Title: On Training Cross-Language Neural Information Retrieval Models
Location: CSIE R110
Speaker: Dr. Eugene Yang, Johns Hopkins University
Host: Prof. Yun-Nung Chen
Neural retrieval models have pushed the state-of-the-art retrieval effectiveness to another level in the last five years with the help of pretrained language models and large-scale training data, such as MS MARCO, consisting of millions of labeled query-passage pairs. Since they are primarily in English, monolingual English retrieval models benefit from utilizing such collections. However, because of language mismatches, creating neural retrieval models for searching documents with queries in a different language (cross-language information retrieval) cannot leverage such resources. In this talk, we will discuss the state-of-the-art training approaches and open challenges for neural cross-language information retrieval.

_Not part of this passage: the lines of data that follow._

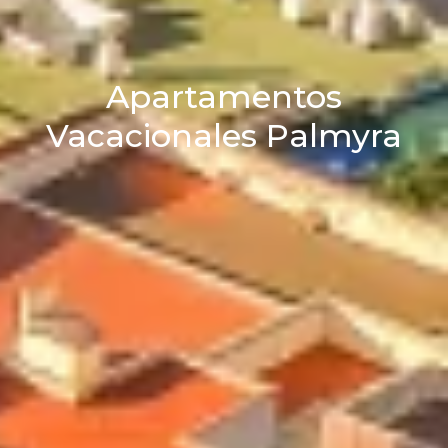
Apartamentos
Vacacionales Palmyra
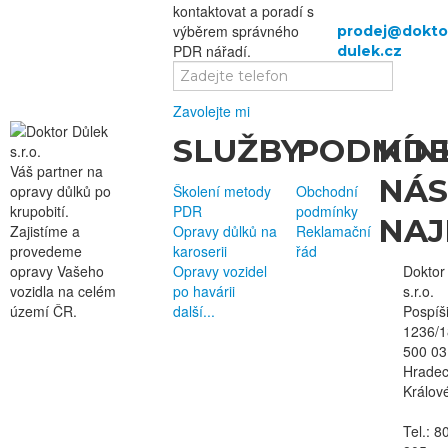
kontaktovat a poradí s
výběrem správného
PDR nářadí.
Zavolejte mi
SLUŽBY
PODMÍN
KD
Váš partner na
NÁS
opravy důlků po
Školení metody
Obchodní
krupobití.
PDR
podmínky
NAJ
Zajistíme a
Opravy důlků na
Reklamační
provedeme
karoserii
řád
opravy Vašeho
Opravy vozidel
Doktor
vozidla
na celém
po havárii
s.r.o.
území ČR
.
další...
Pospíš
1236/1
500 03
Hrade
Králov
Tel.: 8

Eugene Yang is a visiting research scientist at the Human Language Technology Center of Excellence (HLTCOE) at Johns Hopkins University. His recent works focus on multilingual and cross-language information retrieval with particular interests in training approaches and retrieval efficiency analysis. Eugene also co-organizes the TREC NeuCLIR track since 2022. Before joining HLTCOE, Eugene received his Ph.D. from Georgetown University, where he worked on High Recall retrieval for electronic Discovery with Ophir Frieder and David D. Lewis.